Coal power comes from energy stored by the photosynthetic activity of plants millions of years ago.
When coal is burnt this energy from the ancient sun is released as heat that we first convert to steam and later to electricity in coal-fired power stations.
And all we had to do was to dig it up.
Power from coal is still plentiful and still relatively easy to provide. At scale it is still cheaper than most alternative fuels.
After China — that produces nearly half the global production of 7.1 billion tons — the reserves of coal are spread around the world and not restricted to specific regions or countries.
A dozen countries produce more than 70 million tons per year and 33 more than 5 million tons.
It is not surprising that China opens a new coal-fired power station every second week given it consumes close to half of global coal production.
Burning coal also releases roughly 1 tCO2e per megawatt of energy generated.
So despite what it has given us, coal is considered a dirty option to generate power because of coal combustion emissions.
One solution to make coal less carbon intensive is to strip it as it leaves the power station chimneys, liquify the gas and store it underground.
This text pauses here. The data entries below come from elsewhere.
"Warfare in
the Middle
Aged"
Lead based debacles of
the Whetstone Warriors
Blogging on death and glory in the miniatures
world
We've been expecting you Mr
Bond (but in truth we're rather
This carbon capture and storage or CCS is possible but it suffers from the classic NIMBY challenge.
Not in my backyard.
Nobody wants the liquefied carbon stripped from the stacks of the power stations pumped into the ground under their suburb. Who knows what it will do down there.
Whatever the climate impact might be, we are not going to stop burning coal any time soon.
Even if a ubiquitous, cheap alternative fuel were sourced tomorrow it would take time to roll out at scale. There would be a transition period in which coal would remain important. So coal power is with us.
In fact, as a still cheap source of electricity it defines the modern world almost as much as oil.
We are going to have to wear the consequences of burning coal or pay the economic cost even if we decide to transition to something else.